Time Series based Local Black Box Explainers

Time Series Individual Conditional Expectation (TSICE) Explainer

class aix360.algorithms.tsice.tsice.TSICEExplainer(forecaster: Callable, input_length: int, forecast_lookahead: int, n_variables: int = 1, n_exogs: int = 0, n_perturbations: int = 25, features_to_analyze: List[str] = None, perturbers: List[Union[aix360.algorithms.tsutils.tsperturbers.tsperturber.TSPerturber, dict]] = None, explanation_window_start: int = None, explanation_window_length: int = 10)

TSICEExplainer extends the Individual Conditional Expectation for correlated timeseries data (higher dimensions). It uses TSFeatures to derive time series structural features, and uses data perturber(TSPerturber) for generating simulated data. TSICEExplainer explains the trend in the model forecast change with time series derived features.

References

[1]Goldstein et al. ‘Peeking Inside the Black Box: Visualizing Statistical Learning with Plots of Individual Conditional Expectation’

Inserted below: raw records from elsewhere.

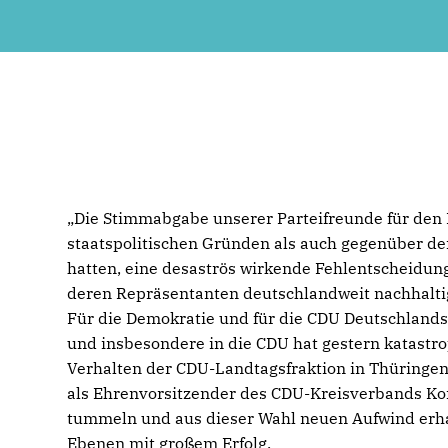
Die Stimmabgabe unserer Parteifreunde für de
staatspolitischen Gründen als auch gegenüber d
hatten, eine desaströs wirkende Fehlentscheidun
deren Repräsentanten deutschlandweit nachhalti
Für die Demokratie und für die CDU Deutschlands w
und insbesondere in die CDU hat gestern katastrop
Verhalten der CDU-Landtagsfraktion in Thüringen“
als Ehrenvorsitzender des CDU-Kreisverbands Kon
tummeln und aus dieser Wahl neuen Aufwind erhal
Ebenen mit großem Erfolg.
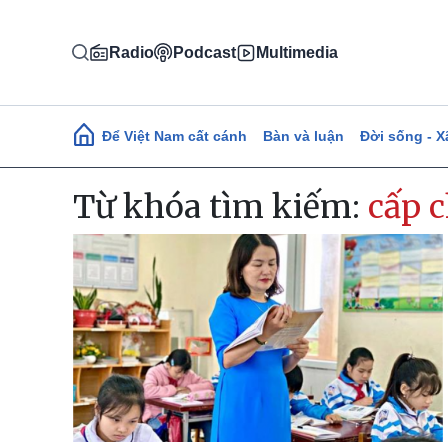
Nhảy đến nội dung
Radio
Podcast
Multimedia
Main navigation
Để Việt Nam cất cánh
Bàn và luận
Đời sống - X
Từ khóa tìm kiếm:
cấp 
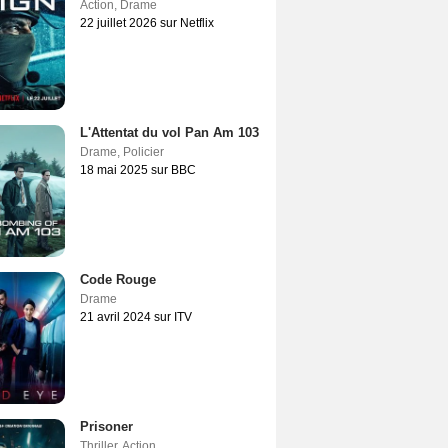
Action
,
Drame
22 juillet 2026 sur Netflix
L'Attentat du vol Pan Am 103
Drame
,
Policier
18 mai 2025 sur BBC
Code Rouge
Drame
21 avril 2024 sur ITV
Prisoner
Thriller
,
Action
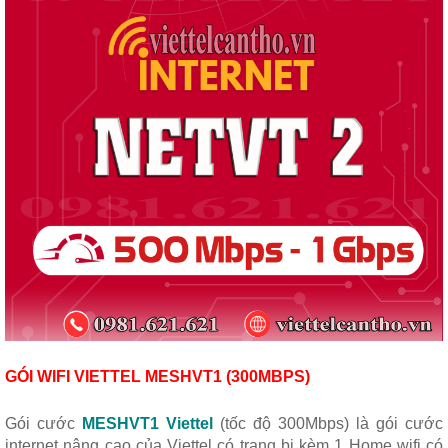
GÓI WIFI VIETTEL MESHVT1 (300MBPS)
Gói cước
MESHVT1 Viettel
(tốc độ 300Mbps) là gói cước
internet nâng cao của Viettel có trang bị kèm 1 Home wifi có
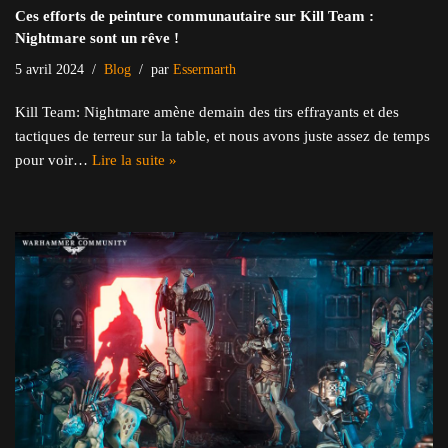
Ces efforts de peinture communautaire sur Kill Team :
Nightmare sont un rêve !
5 avril 2024
Blog
par
Essermarth
Kill Team: Nightmare amène demain des tirs effrayants et des
tactiques de terreur sur la table, et nous avons juste assez de temps
pour voir…
Lire la suite »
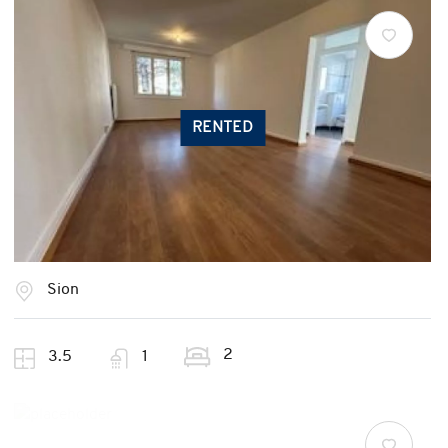
RENTED
Sion
2
3.5
1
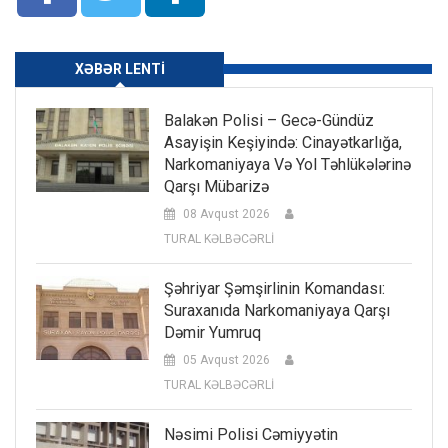
XƏBƏR LENTI
Balakən Polisi – Gecə-Gündüz
Asayişin Keşiyində: Cinayətkarlığa,
Narkomaniyaya Və Yol Təhlükələrinə
Qarşı Mübarizə
08 Avqust 2026
TURAL KƏLBƏCƏRLİ
Şəhriyar Şəmşirlinin Komandası:
Suraxanıda Narkomaniyaya Qarşı
Dəmir Yumruq
05 Avqust 2026
TURAL KƏLBƏCƏRLİ
Nəsimi Polisi Cəmiyyətin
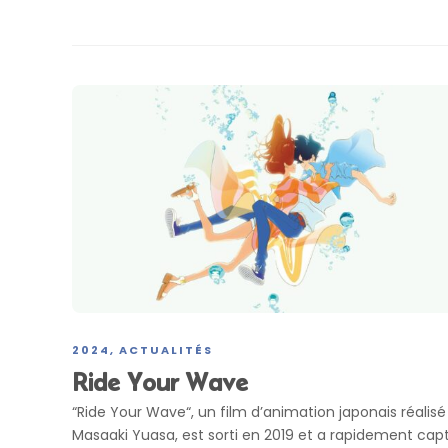
2024
ACTUALITÉS
,
Ride Your Wave
“Ride Your Wave“, un film d’animation japonais réalisé
Masaaki Yuasa, est sorti en 2019 et a rapidement cap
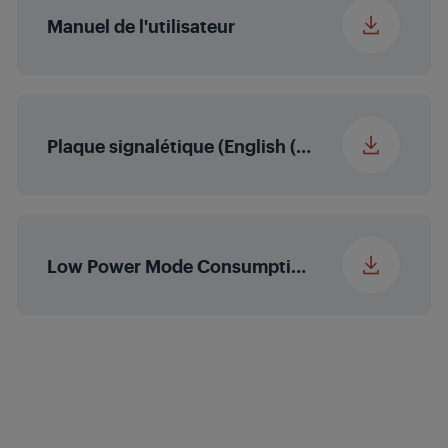
Manuel de l'utilisateur
Door Opening Type
Yes
(DRW)
Weight Capacity
25 kg
Plaque signalétique (English (United States))
Low Power Mode Consumption Information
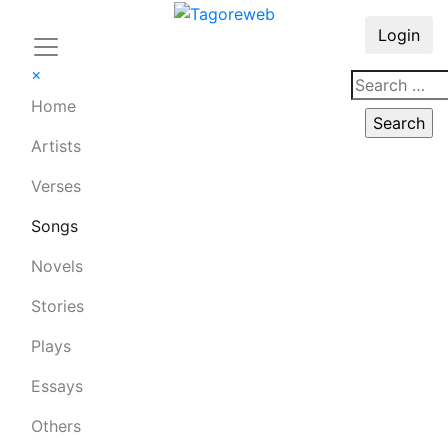
Login
×
Home
Artists
Verses
Songs
Novels
Stories
Plays
Essays
Others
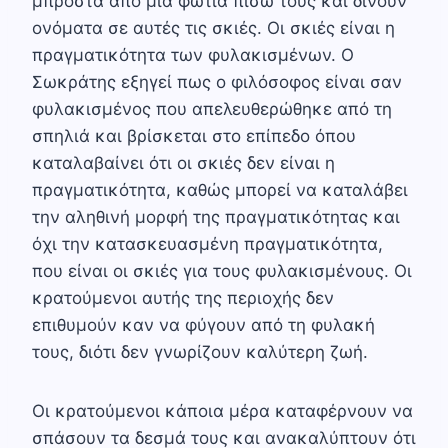
μπροστά από μία φωτιά πίσω τους και δίνουν
ονόματα σε αυτές τις σκιές. Οι σκιές είναι η
πραγματικότητα των φυλακισμένων. Ο
Σωκράτης εξηγεί πως ο φιλόσοφος είναι σαν
φυλακισμένος που απελευθερώθηκε από τη
σπηλιά και βρίσκεται στο επίπεδο όπου
καταλαβαίνει ότι οι σκιές δεν είναι η
πραγματικότητα, καθώς μπορεί να καταλάβει
την αληθινή μορφή της πραγματικότητας και
όχι την κατασκευασμένη πραγματικότητα,
που είναι οι σκιές για τους φυλακισμένους. Οι
κρατούμενοι αυτής της περιοχής δεν
επιθυμούν καν να φύγουν από τη φυλακή
τους, διότι δεν γνωρίζουν καλύτερη ζωή.
Οι κρατούμενοι κάποια μέρα καταφέρνουν να
σπάσουν τα δεσμά τους και ανακαλύπτουν ότι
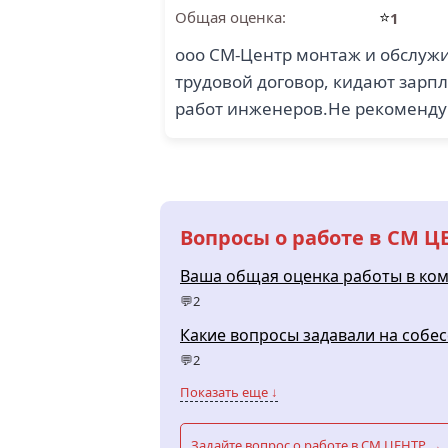
⭐
Общая оценка:
1
ооо СМ-Центр монтаж и обслуж
трудовой договор, кидают зарп
работ инженеров.Не рекомендую
Вопросы о работе в СМ Ц
Ваша общая оценка работы в ко
💬2
Какие вопросы задавали на собес
💬2
Показать еще ↓
Задайте вопрос о работе в СМ ЦЕНТР →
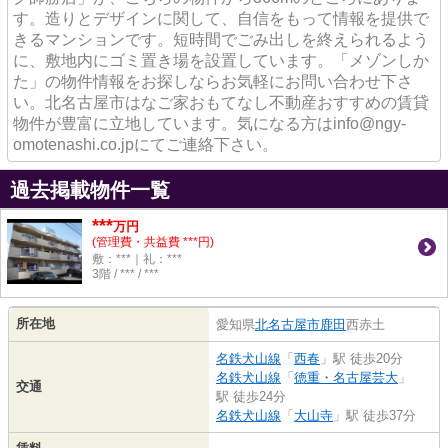
す。造りとデザインに関して、自信をもって情報を提供で
きるマンションです。短時間でごみ出しを終えられるよう
に、敷地内にゴミ置き場を設置しています。「メゾンしか
た」の物件情報をお探しならお気軽にお問い合わせ下さ
い。北名古屋市はなご家おもてなし不動産おすすめの賃貸
物件が豊富に立地しています。気になる方はinfo@ngy-
omotenashi.co.jpにてご連絡下さい。
過去掲載物件一覧
***
万円
(管理費・共益費 ***円)
敷：***｜礼：***
3階 / *** / ***
所在地
愛知県
北名古屋市
鹿田
西赤土
名鉄犬山線
「
西春
」駅 徒歩20分
名鉄犬山線
「
徳重・名古屋芸大
」
交通
駅 徒歩24分
名鉄犬山線
「
大山寺
」駅 徒歩37分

Initializer for TSICEExplainer

Parameters:
  • forecaster (Callable) – Callable object produces a forecast as numpy array for a given input as numpy array.
  • input_length (int) – Input length for the forecaster.
  • forecast_lookahead (int) – Lookahead length of the forecaster prediction.
  • n_variables (int) – Number of variables in the forecaster input. Defaults to 1.
  • n_exogs (int) – Number of exogenous variable required for the forecaster. Defaults to 0.
  • n_perturbations (int) – Number of perturbed instance for TSExplanation. Defaults to 25.
  • features_to_analyze (List[str]) – List of features used to analyze the perturbed timeseries during TSICE explanation. As the observing timeseries is complicated, these set of features can be used to observe the perturbations closer. Allowed values are “median”, “mean”, “min”, “max”, “std”, “range”, “intercept”, “trend”, “rsquared”, “max_variation”. If None, “mean” is used by default. Defaults to None.
  • perturbers (List[TSPerturber, dict]) – data perturbation algorithm specification by TSPerturber instance or dict. Allowed values for “type” key in dictionary are block-bootstrap, frequency, moving-average, shift. Block-bootstrap split the time series into contiguous chunks called blocks, for each block noise is estimated and noise is exchanged and added to the signal between randomly selected blocks. Moving-average perturbation maintains the moving mean of the time series data with the specified window length, but add perturbed noise with similar distribution as the data. Frequency perturber performs FFT on the noise, and removes random high frequency components from the noise estimates. Number of frequencies to be removed is specified by the truncate_frequencies argument. Shift perturber adds random upward or downward shift in the data value over time continuous blocks. If not provided default perturber is combination of block-bootstrap, moving-average, and frequency. Defaults to None.
  • explanation_window_start (int) – Explanation window is selected from the input timeseries starting explanation_window_start. This window is used to select the part of the timeseries for TSICE analysis. Perturbations are computed over this explanation window. If explanation_window_start is None, explanation_window is selected from recent upto explanation_window_length. Defaults to None.
  • explanation_window_length (int) – Explanation window of length: explanation_window_length is selected from the input timeseries. This window is used to select the part of the timeseries for TSICE analysis. Perturbations are computed over this explanation window. Defaults to 10.
explain_instance(ts: aix360.algorithms.tsutils.tsframe.tsFrame, ts_related: aix360.algorithms.tsutils.tsframe.tsFrame = None, **explain_params)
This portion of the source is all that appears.